Good question, especially for an actor whose impersonation of an impersonator--the aforementioned Mr. Ripley--remains his most indelible turn. Let's just say that Damon is more than brilliantly cast as Robert Ludlum's titular amnesiac in The Bourne Identity, a film that has had nearly as many release dates as its enigmatic protagonist has passports. Introduced as a shadowy figure floating in the Mediterranean just south of Marseilles, Damon's neatly groomed question mark is plucked out of the sea and saved from death by benevolent fishermen who ask for his name and then watch him faint before he can answer. Later described as "a malfunctioning $30 million weapon" (actually, the actor's check was a mere $10 million for this one), our wayward hero traces the Swiss bank-account number implanted in his body to a safe-deposit box that includes stacks of cash and a gun. (What more could the genre require, even for a cipher of a star?) Bourne, we discover, is a secret agent of sorts, which maybe helps to explain why he keeps the Damon faithful waiting a full hour to confirm that...he isn't gay.

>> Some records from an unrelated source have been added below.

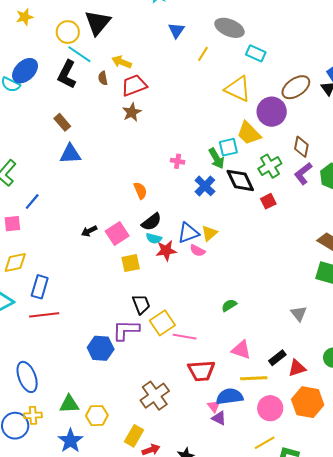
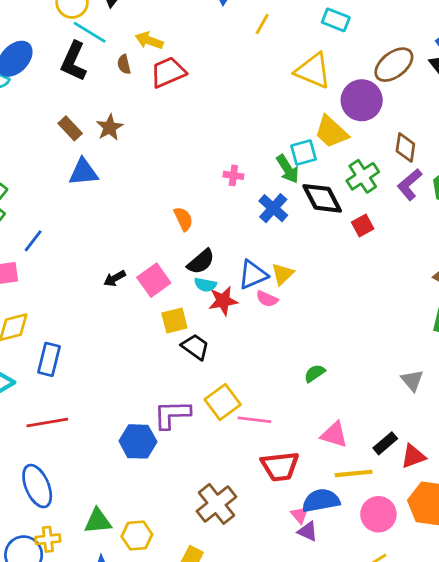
brown star: (132, 112) -> (110, 127), moved
black trapezoid: (141, 304) -> (195, 347), moved, turned -30
red line: (44, 315) -> (47, 422), moved

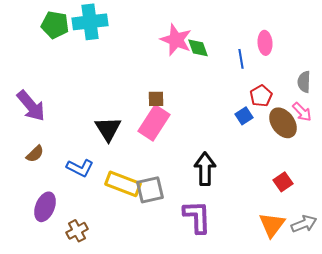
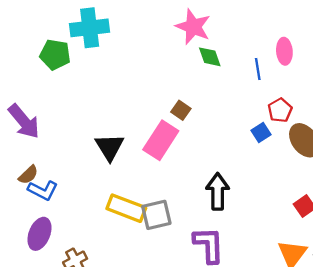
green pentagon: (55, 25) -> (55, 55), moved
pink star: (176, 40) -> (193, 27), moved
brown square: (156, 99) -> (181, 110), moved, turned 36
blue L-shape: (80, 168) -> (43, 190), moved

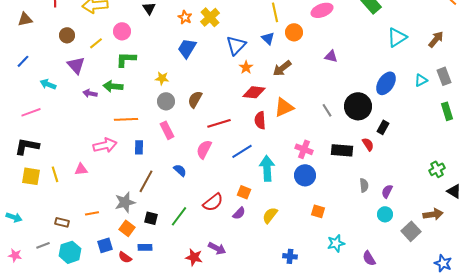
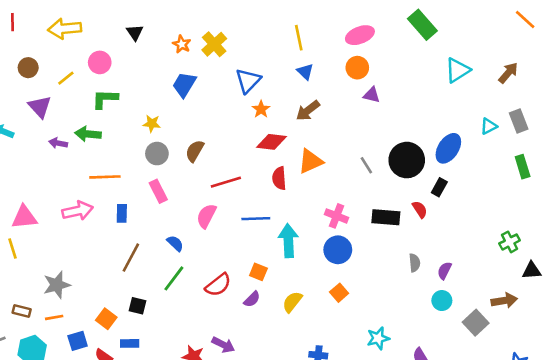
orange circle: (294, 32) -> (357, 68), moved
blue triangle: (268, 38) -> (305, 72), moved
blue ellipse: (386, 83) -> (448, 148), moved
blue line: (242, 151) -> (256, 219), turned 30
pink triangle: (81, 169) -> (24, 217), moved, size x1.5
black triangle: (454, 191) -> (532, 271), turned -35
gray star: (125, 202) -> (57, 285), moved
orange square: (318, 211) -> (339, 293), moved, turned 32
orange line: (92, 213) -> (54, 317), moved
green line: (179, 216) -> (174, 278), moved

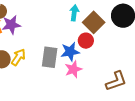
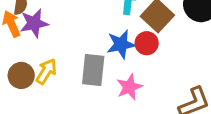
blue star: (70, 52) -> (121, 44), moved

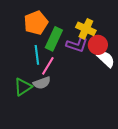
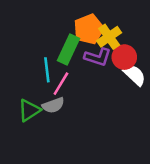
orange pentagon: (36, 23) -> (89, 29), moved
yellow cross: (86, 29) -> (109, 37), turned 30

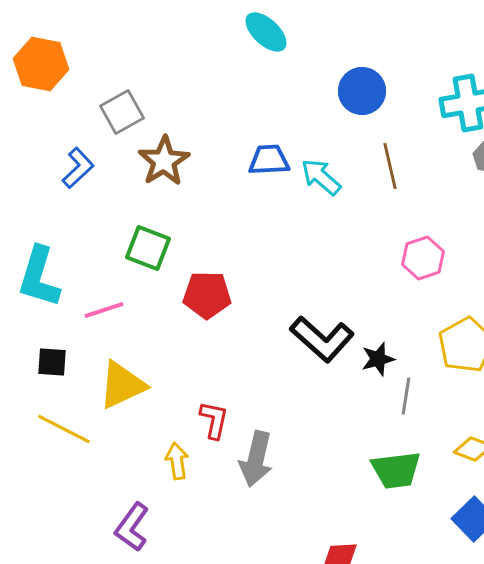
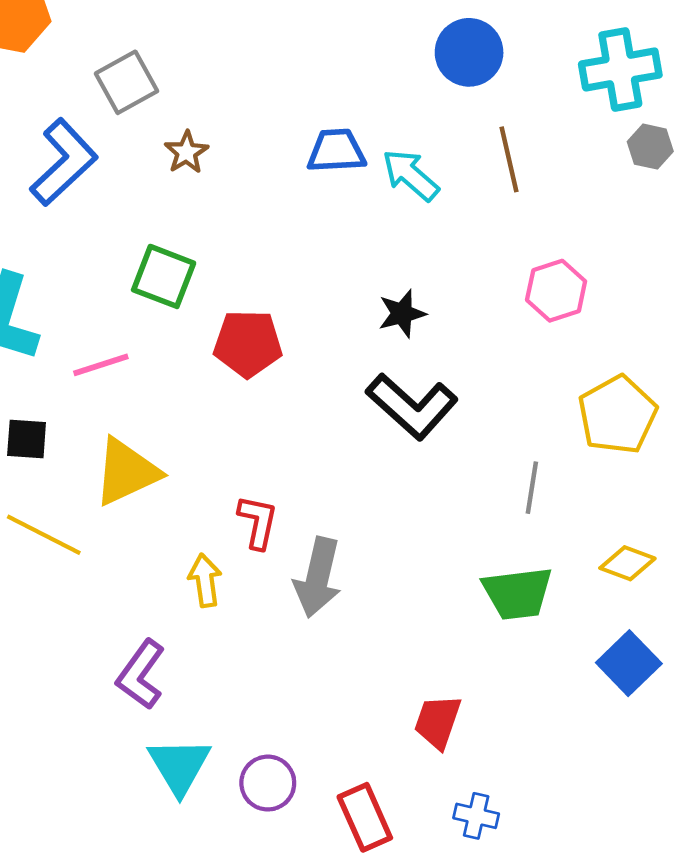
brown star: (164, 161) -> (186, 152), size x0.6
blue L-shape: (78, 168) -> (64, 162), size x1.5
black star: (378, 359) -> (402, 314), moved

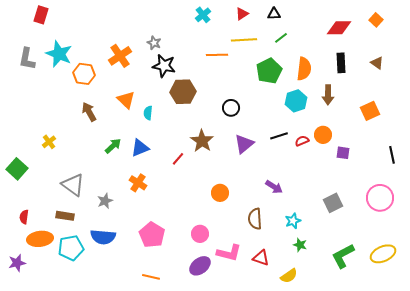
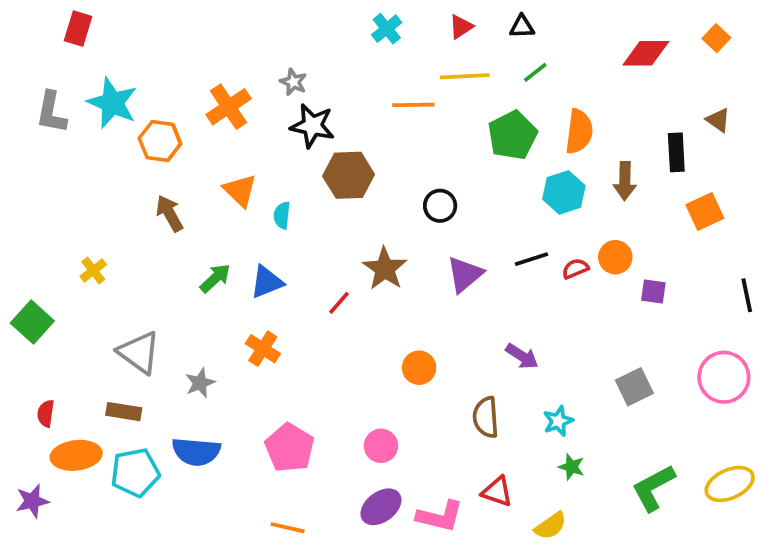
black rectangle: (341, 63) -> (676, 152), moved
pink L-shape: (229, 253) -> (440, 516), moved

The love scenes between Bourne and Marie (Franka Potente), a young German drifter who accepts $10,000 to drive the mystery man to Paris, aren't nearly convincing enough to account for why she sticks around after the bullets start flying. Maybe she digs the techno soundtrack that seems to follow Bourne wherever he goes. (When Marie asks the bland Bourne what kind of music he likes, he naturally replies, "I don't know.") Hipster director Doug Liman (Swingers, Go) gets a giggle out of giving minuscule roles to notable actors (Julia Stiles, Clive Owen, Brian Cox, Josh Hamilton) as another means of messing with the stargazer's sense of identity. But his master stroke--not counting the taut scene of Bourne piloting a vintage Mini Cooper as if it were a Porsche--is in getting an actor of deeply hidden talents to play to his weakness.

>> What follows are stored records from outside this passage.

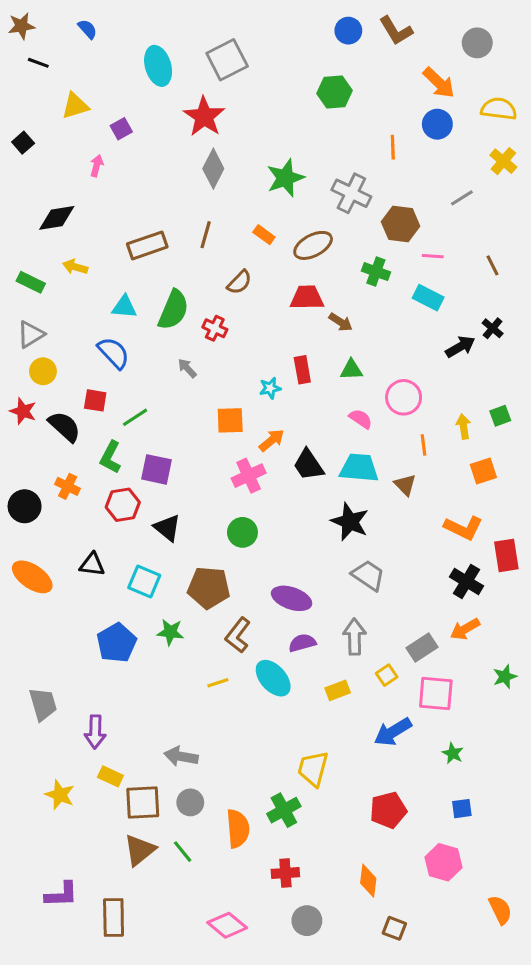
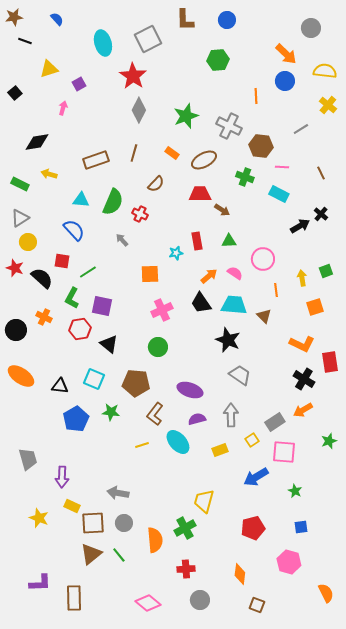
brown L-shape: (396, 31) -> (185, 20), moved, turned 30
orange arrow: (272, 440) -> (209, 276), moved
black triangle: (92, 565) -> (60, 386), moved

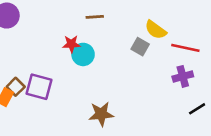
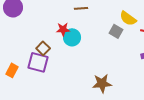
brown square: (16, 87) -> (43, 48), moved
brown star: (101, 114) -> (102, 83), moved

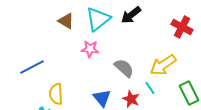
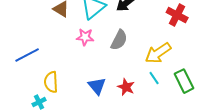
gray semicircle: (124, 68) -> (119, 40), moved, turned 75
cyan line: (150, 88) -> (154, 78), moved

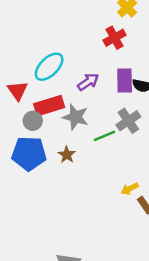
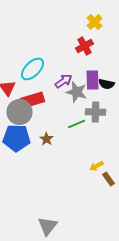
gray star: (76, 117) -> (76, 92), moved
gray circle: (33, 121) -> (20, 112), size x1.6
gray cross: (128, 121) -> (96, 112), turned 36

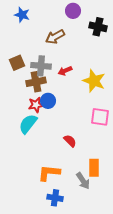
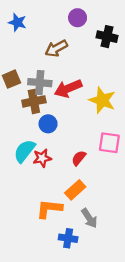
red arrow: (65, 71) -> (68, 88), size x1.6
red star: (36, 105) -> (42, 158), moved
red semicircle: (70, 141) -> (79, 158), moved, turned -96
orange rectangle: (94, 168) -> (75, 190), moved, turned 48
blue cross: (55, 198) -> (68, 238), moved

The Bourne Identity is a shrewd acknowledgment of the plasticity of Hollywood celebrity. So is a new PR scheme that at least one studio has contrived to cut costs in tough times: Instead of inviting reporters in smaller markets to fly to coastal talent-schmoozing events at ritzy hotels on the company dime (ah, the memories...), 20th-Century Fox has begun mailing audiocassettes of roundtable interviews with VIPs at those events.
The implicit pitch: Enjoy these quotes from Tom Cruise and Steven Spielberg for use in your articles--without leaving the comfort of your own office!

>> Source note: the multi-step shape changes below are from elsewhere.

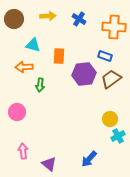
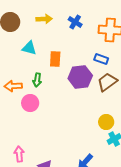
orange arrow: (24, 67) -> (13, 86), moved
green arrow: (40, 85) -> (37, 80), moved
pink circle: (17, 112) -> (30, 103), moved

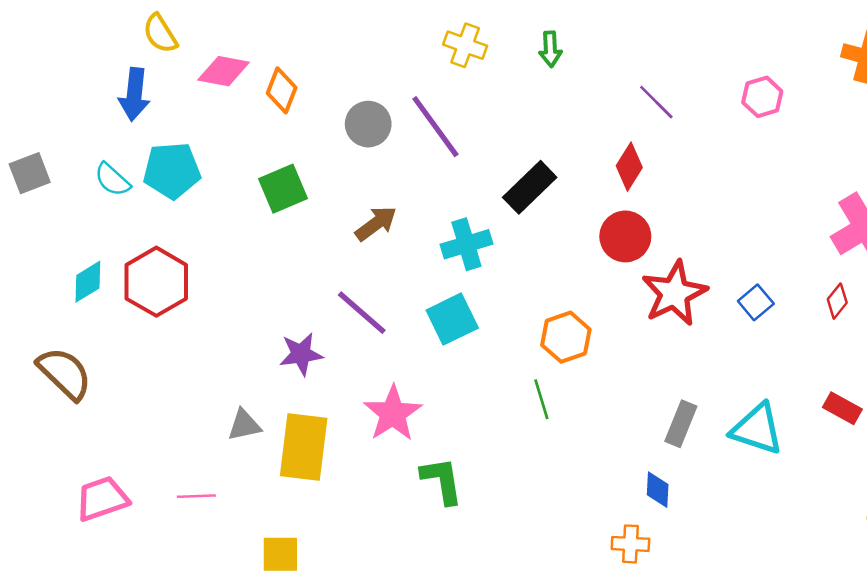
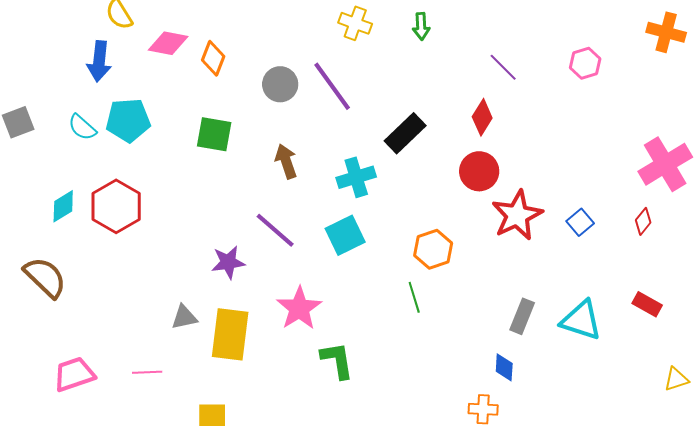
green square: (283, 189) -> (214, 134), turned 33
brown arrow: (376, 224) -> (286, 161), turned -72

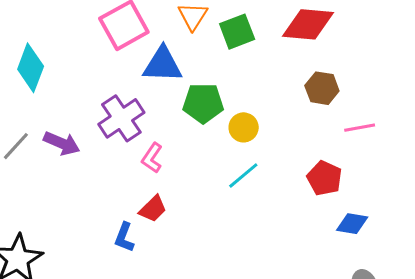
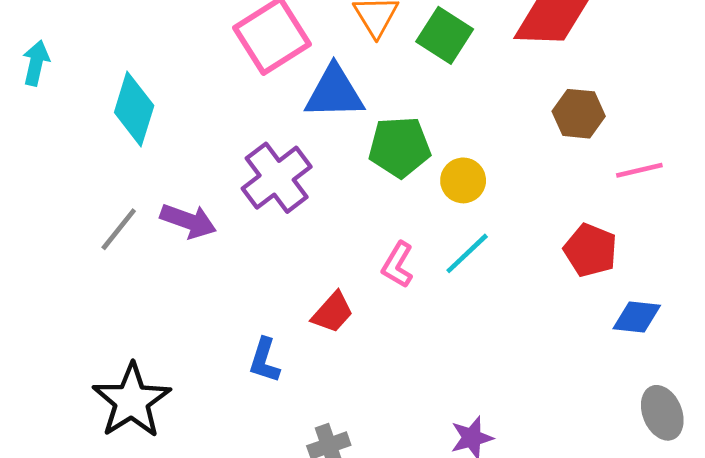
green square: (237, 32) -> (445, 35), turned -33
pink L-shape: (152, 158) -> (398, 265), moved
blue L-shape: (124, 237) -> (264, 360), moved

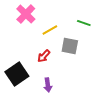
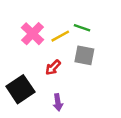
pink cross: (26, 14) -> (33, 34), moved
green line: (84, 23) -> (82, 28), moved

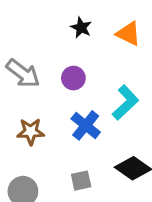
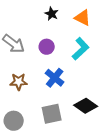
cyan L-shape: (125, 102) -> (81, 49), moved
gray square: (81, 181) -> (52, 114), size x1.5

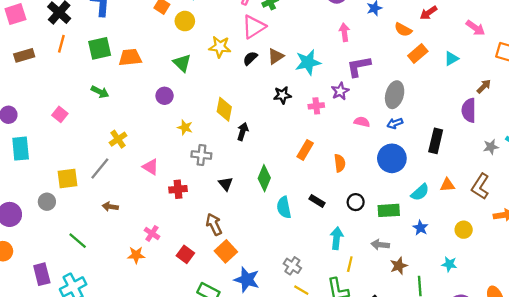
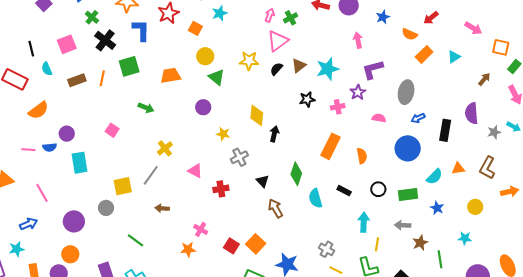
yellow circle: (185, 21) -> (205, 56), moved
orange line: (61, 44) -> (102, 78), moved
green square: (100, 48) -> (129, 66), moved
purple semicircle: (469, 110) -> (472, 113), moved
blue arrow: (395, 123) -> (418, 118), moved
orange rectangle: (305, 150) -> (331, 146), size x1.4
gray cross: (201, 155) -> (239, 157), turned -30
brown arrow: (214, 224) -> (276, 208), moved
orange square: (226, 251) -> (256, 244), moved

If the virtual experience of meeting movie stars seems an apt substitute for the real one, that rather suits Spielberg's Minority Report, set in a hypertech 2054 where Cruise's character converses with 3-D holograms of his wife and son in lieu of his actual loved ones. Speaking of artificial intelligence, one inquiring mind on Fox's tape can be heard wondering why Cruise's last four films (Eyes Wide Shut, M:I-2, Vanilla Sky, and Minority Report) feature the cryptic actor wearing masks. "What are you trying to hide?" the writer asks. The superstar issues a hearty laugh that lasts exactly 3.8 seconds. I could almost swear he was in my room.
Correction published July 18, 2002: In the original version of this review, the car Matt Damon's character drives in The Bourne Identity was misidentifed as a Renault. The car is actually a vintage Mini Cooper. The above version of the review reflects the corrected text. City Pages regrets the error.